The Key changes are given hereunder:
1) Eligibility of entities for listing on ITP: Following entities are eligible for listing on ITP:
- Entities which are intensive in the use of technology, information technology, intellectual property, data analytics, bio-technology or nano-technology to provide products, services or business platforms with substantial value addition. 25% of pre-issue capital of such entities should be held by qualified institutional buyer(s) as on the date of filing of draft information document or draft offer document with the Board, as the case may be; or
- Any other entity in which at least 50% of the pre-issue capital is held by QIBs as on the date of filing of draft information document or draft offer document with the Board, as the case may be.
The norms further provides that no person, individually or collectively with person acting in concert shall hold 25% or more of the post-issue share capital in the start ups.
2) Listing of securities on ITP without public issue: The entity shall obtain in-principle approval from the recognised stock exchanges on which it proposes to get its securities listed. It should list its specified securities on the recognised stock exchange(s) within thirty days from the date of issuance of observation by the Board. Norms of SEBI relating to allotment, opening and closing of issue, advertisement, underwriting, etc., shall not be applicable on such entities.

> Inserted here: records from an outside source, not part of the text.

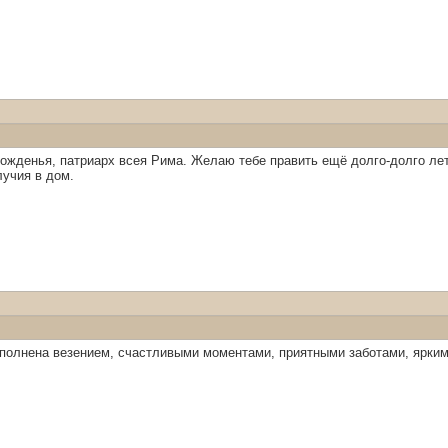
ожденья, патриарх всея Рима. Желаю тебе править ещё долго-долго лет!
лучия в дом.
полнена везением, счастливыми моментами, приятными заботами, ярким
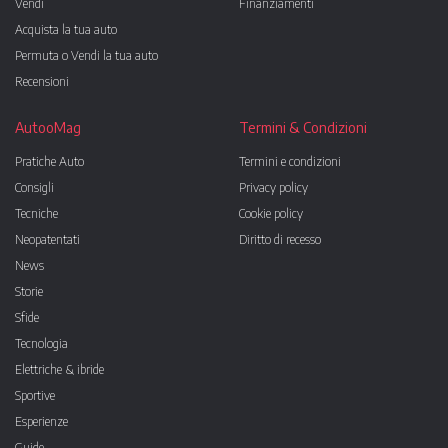
Vendi
Finanziamenti
Acquista la tua auto
Permuta o Vendi la tua auto
Recensioni
AutooMag
Termini & Condizioni
Pratiche Auto
Termini e condizioni
Consigli
Privacy policy
Tecniche
Cookie policy
Neopatentati
Diritto di recesso
News
Storie
Sfide
Tecnologia
Elettriche & ibride
Sportive
Esperienze
Guide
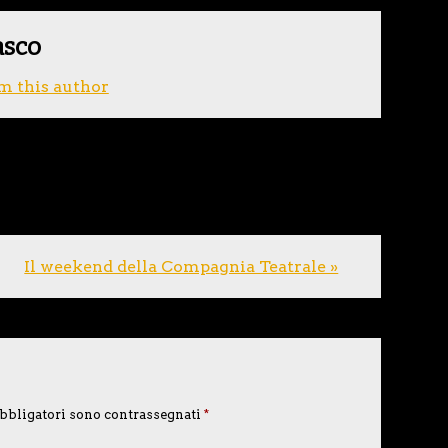
asco
m this author
Il weekend della Compagnia Teatrale »
bbligatori sono contrassegnati
*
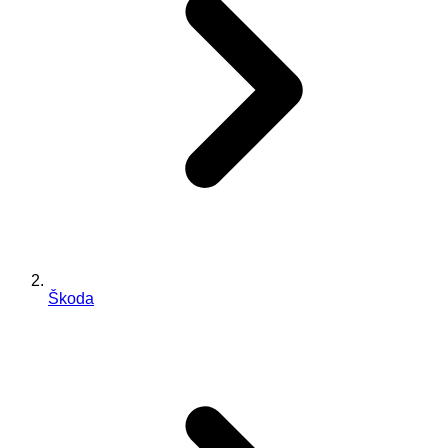
Škoda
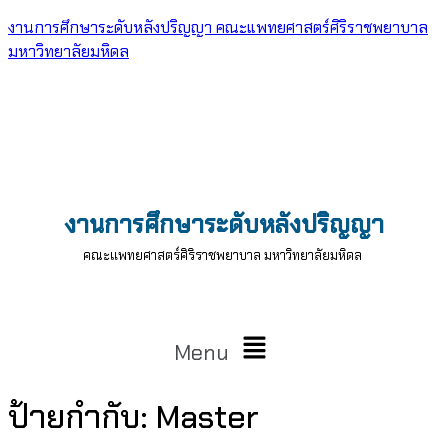
งานการศึกษาระดับหลังปริญญา คณะแพทยศาสตร์ศิริราชพยาบาล
มหาวิทยาลัยมหิดล
งานการศึกษาระดับหลังปริญญา
คณะแพทยศาสตร์ศิริราชพยาบาล มหาวิทยาลัยมหิดล
Menu
ป้ายกำกับ:
Master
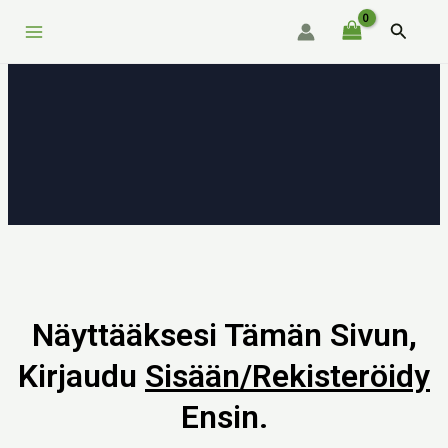
Siirry
Main
Hae
sisältöön
Menu
Näyttääksesi Tämän Sivun,
Kirjaudu
Sisään/rekisteröidy
Ensin.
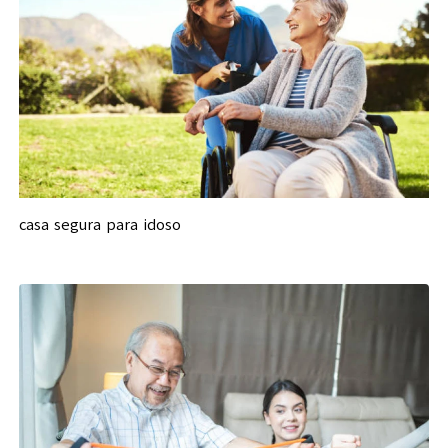
casa segura para idoso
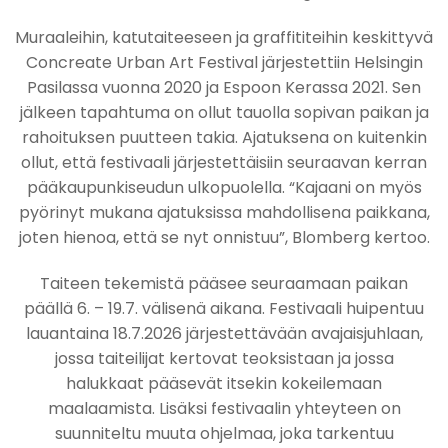
Muraaleihin, katutaiteeseen ja graffititeihin keskittyvä
Concreate Urban Art Festival järjestettiin Helsingin
Pasilassa vuonna 2020 ja Espoon Kerassa 2021. Sen
jälkeen tapahtuma on ollut tauolla sopivan paikan ja
rahoituksen puutteen takia. Ajatuksena on kuitenkin
ollut, että festivaali järjestettäisiin seuraavan kerran
pääkaupunkiseudun ulkopuolella. “Kajaani on myös
pyörinyt mukana ajatuksissa mahdollisena paikkana,
joten hienoa, että se nyt onnistuu”, Blomberg kertoo.
Taiteen tekemistä pääsee seuraamaan paikan
päällä 6. – 19.7. välisenä aikana. Festivaali huipentuu
lauantaina 18.7.2026 järjestettävään avajaisjuhlaan,
jossa taiteilijat kertovat teoksistaan ja jossa
halukkaat pääsevät itsekin kokeilemaan
maalaamista. Lisäksi festivaalin yhteyteen on
suunniteltu muuta ohjelmaa, joka tarkentuu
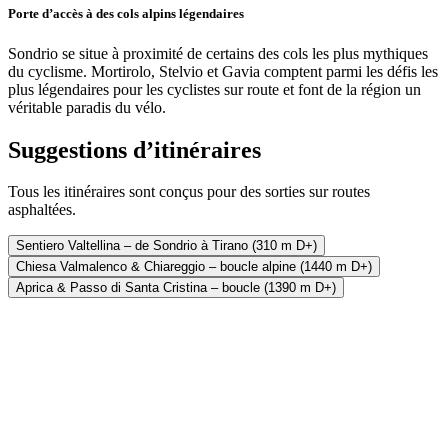
Porte d’accès à des cols alpins légendaires
Sondrio se situe à proximité de certains des cols les plus mythiques
du cyclisme. Mortirolo, Stelvio et Gavia comptent parmi les défis les
plus légendaires pour les cyclistes sur route et font de la région un
véritable paradis du vélo.
Suggestions d’itinéraires
Tous les itinéraires sont conçus pour des sorties sur routes
asphaltées.
Sentiero Valtellina – de Sondrio à Tirano (310 m D+)
Chiesa Valmalenco & Chiareggio – boucle alpine (1440 m D+)
Aprica & Passo di Santa Cristina – boucle (1390 m D+)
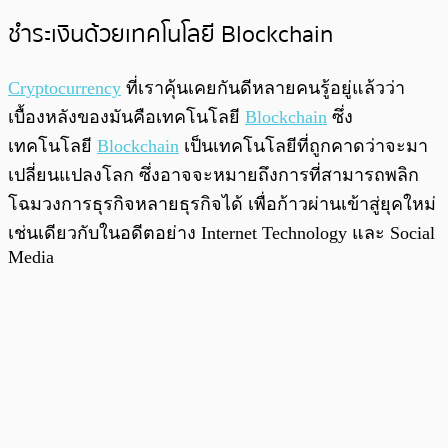
ชำระเงินด้วยเทคโนโลยี Blockchain
Cryptocurrency
ที่เราคุ้นเคยกันดีหลายคนรู้อยู่แล้วว่า
เบื้องหลังของมันคือเทคโนโลยี
Blockchain
ซึ่ง
เทคโนโลยี
Blockchain
เป็นเทคโนโลยีที่ถูกคาดว่าจะมา
เปลี่ยนแปลงโลก ซึ่งอาจจะหมายถึงการที่สามารถพลิก
โฉมวงการธุรกิจหลายธุรกิจได้ เพื่อก้าวผ่านเข้าสู่ยุคใหม่
เช่นเดียวกับในอดีตอย่าง Internet Technology และ Social
Media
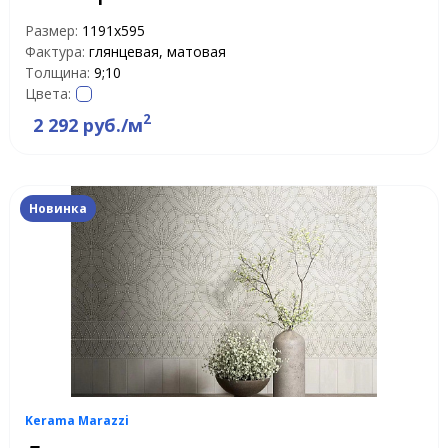
Размер:
1191x595
Фактура:
глянцевая, матовая
Толщина:
9;10
Цвета:
2
2 292 руб./м
Новинка
Kerama Marazzi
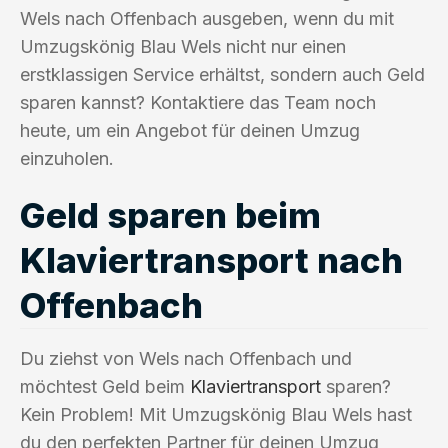
Wels nach Offenbach ausgeben, wenn du mit
Umzugskönig Blau Wels nicht nur einen
erstklassigen Service erhältst, sondern auch Geld
sparen kannst? Kontaktiere das Team noch
heute, um ein Angebot für deinen Umzug
einzuholen.
Geld sparen beim
Klaviertransport nach
Offenbach
Du ziehst von Wels nach Offenbach und
möchtest Geld beim
Klaviertransport
sparen?
Kein Problem! Mit Umzugskönig Blau Wels hast
du den perfekten Partner für deinen Umzug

3) Easier exit for entities listed on ITP without making a public issue: Entity whose securities are listed on the ITP platform may exit from such platform if:
- Its shareholders approve such exit by passing a special resolution via postal ballot where 90 % of the total votes and the majority of non-promoter votes should be in favor of such move; and
- Recognised stock exchange approves of such exist.
4) Listing of securities on ITP pursuant to public issue: For such listing of securities SEBI has kept the size of minimum trading lot and minimum application amount as Rs. 10 lakhs. The number of allottees in such case shall be more than 200. The allocation in the net offer to public category shall be 75% for institutional investor and 25% for non-institutional investor.
5) Lock in: The entire pre-issue capital of the shareholders shall be locked-in for a period of 6 months. In case of listing pursuant to public issue such period of 6 months will be counted from the date of allotment of securities. However, in case listing without public issue such period will be counted from date of listing of securities.
6) Migration to main board: The start-ups listed on the institutional trading platform can migrate to the main board after expiry of three years by meeting certain guidelines.
7) Other provisions: In order to reduce the timeline of public issue process, SEBI has mandated that acceptance of bids shall be made only by using Application Supported by Blocked Amount (‘ASBA’). In order to reduce the burden on compliance on start ups, SEBI also provides exemption to startups (listed on ITP without making public issue) from delisting norms and Take over code.